WASHINGTON -- Gasoline prices have dropped a nickel or more a gallon. The price of natural gas, once sky-high, is now so low producers are canceling orders for drilling rigs. And crude oil prices have taken a nosedive.

Amid the nation's economic woes, the energy crisis has faded, with abundant supplies, declining demand and prices that suddenly are lower than anyone had predicted just a few months ago.

The price drops are good news for consumers and, barring any unforeseen developments, analysts predict a winter of lower heating costs and plenty of fuel.

With the war on terrorism now taking center stage in Congress and elsewhere, what once had been a rush to push through major energy legislation has slowed to a crawl. While the House has passed an energy bill focusing heavily on production and tax breaks for industry, leaders in the Senate no longer are certain a bill will be possible this year.

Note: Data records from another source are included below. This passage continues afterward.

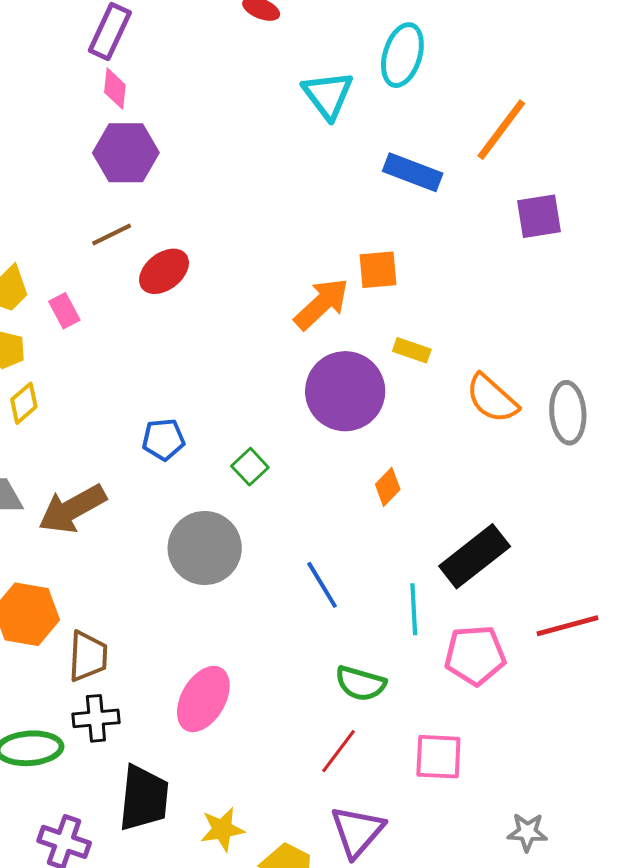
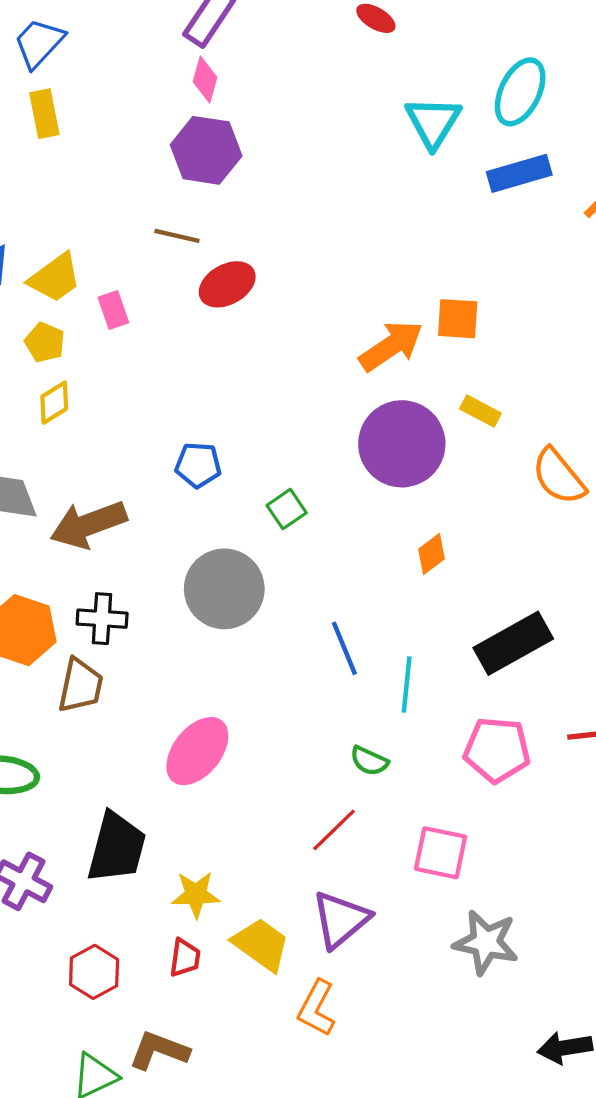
blue rectangle: (413, 172) -> (519, 173), moved, turned -46
brown line: (112, 235) -> (177, 236), turned 30
cyan line: (414, 609) -> (407, 684), moved
green semicircle: (361, 683) -> (369, 761), size x0.7
black cross: (96, 718) -> (102, 619), moved
gray star: (527, 832) -> (486, 942), moved, size x1.5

And there is growing consensus among energy analysts, government officials and economists that the Sept. 11 terror attacks will have no impact on the flow of energy supplies. By pushing the United States -- and possibly the world -- closer to recession, the attack, in fact, exacerbated the downward spiral of energy prices, analysts say.

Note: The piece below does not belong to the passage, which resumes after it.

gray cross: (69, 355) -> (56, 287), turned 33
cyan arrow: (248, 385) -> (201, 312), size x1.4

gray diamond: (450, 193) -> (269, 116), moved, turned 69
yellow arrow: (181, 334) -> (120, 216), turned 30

Meeting in Vienna, Austria, the ministers from the Organization of the Petroleum Exporting Countries on Thursday reiterated their commitment to current production levels, fearful that any cuts would bring on worldwide recession.

In fact, energy experts say, OPEC countries actually are exceeding their official production levels by about 1.7 million barrels and that the cheating is likely to increase if prices tumble further as some producers try to make up lost revenue.

''The markets basically are saying that there's too much oil around,'' said Van Levy, an energy analyst for CIBC World Market in Houston.

Last week the price of a barrel of crude oil plummeted by nearly $4 to below $22 a barrel, the biggest one-day decline since the Gulf War a decade ago. Prices on the New York exchange edged back up slightly, closing at $22.73 on Thursday with contracts for November delivery about the same.

Across the board, energy has become cheaper:

n Gasoline prices dropped about 5 cents on average nationwide over the past two weeks to an average of $1.48 a gallon because of weak demand and plenty of supply, the Energy Department said.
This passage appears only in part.